Forum Moderators: open

Message Too Old, No Replies

what's facebook doing on that platform?

         

lucy24

11:51 pm on Apr 3, 2012 (gmt 0)

WebmasterWorld Senior Member 10+ Year Member Top Contributors Of The Month



Can we give this UA a thread of its own? It shows up as a by-the-way in other facebook-related threads like

[webmasterworld.com...]

What does facebookplatform do? I met two of 'em today. Didn't recognize the name, so I detoured to raw logs and found none, nil, zero within a chunk that contains at least 90 facebookexternalhotlink hits.

That is: Spotlight found 90 files. Probably several separate visits in each, given their devotion to beating their heads on the 403 door.
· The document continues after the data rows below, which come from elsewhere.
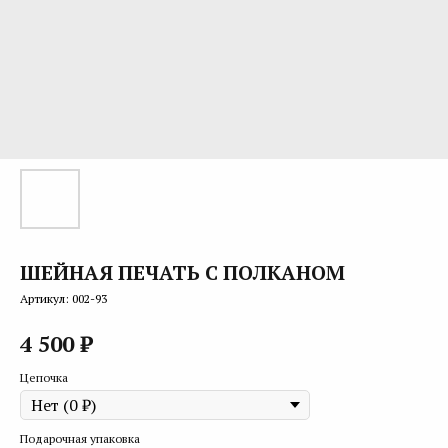
ШЕЙНАЯ ПЕЧАТЬ С ПОЛКАНОМ
Артикул:
002-93
₽
4 500
Цепочка
Подарочная упаковка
Their recent record-- from just a few weeks ago-- is 45 attempts over the course of 4 hours.

To be exact:

66.220.156.0 - - [03/Apr/2012:08:44:46 -0700] "GET /hovercraft/images/hover_before.jpg HTTP/1.1" 200 30731 "-" "facebookplatform/1.0 (+http://developers.facebook.com)"

and

69.171.234.7 - - [03/Apr/2012:11:16:24 -0700] "GET /silence/silence.html HTTP/1.1" 206 2126 "-" "facebookexternalhit/1.1 (+http://www.facebook.com/externalhit_uatext.php)"
69.171.234.0 - - [03/Apr/2012:11:16:25 -0700] "GET /silence/images/smallhome.jpg HTTP/1.1" 200 5747 "-" "facebookplatform/1.0 (+http://developers.facebook.com)"

The image belongs to the html page. The 206 response is normal for externalhotlink requests for .html files; they're only blocked from images.

Punch line: I recently caved in and decided that externalhotlink can snuffle around in the "grownup" directories, so long as it stays away from the hot-link fodder in /ebooks and /fun. Meanwhile, in approved French-farce fashion, facebook was busy running up a new costume. That 66.220. above was a pickup of the same file as their externalhotlink record-holder, dating from 2-3 weeks ago. They could have asked for it under the old name.

Oh. Right. As an afterthought I went and looked up the link in the UA. Could have saved myself the trouble. Unless it means that FB thinks it's google, and we can now expect to find any and all kinds of unwanted visits from vaguely familiar names in vaguely familiar IP ranges.

keyplyr

10:07 am on Apr 4, 2012 (gmt 0)

WebmasterWorld Senior Member 10+ Year Member Top Contributors Of The Month



I've described this more than once, but here it is again.

What Facebook was doing also puzzled me. I had suspicions they were hotlinking my image files or scraping my articles/content. Actually, both are true - but in a good way. Unless you have an account with Facebook, you can't really tell, so I got an account and discovered...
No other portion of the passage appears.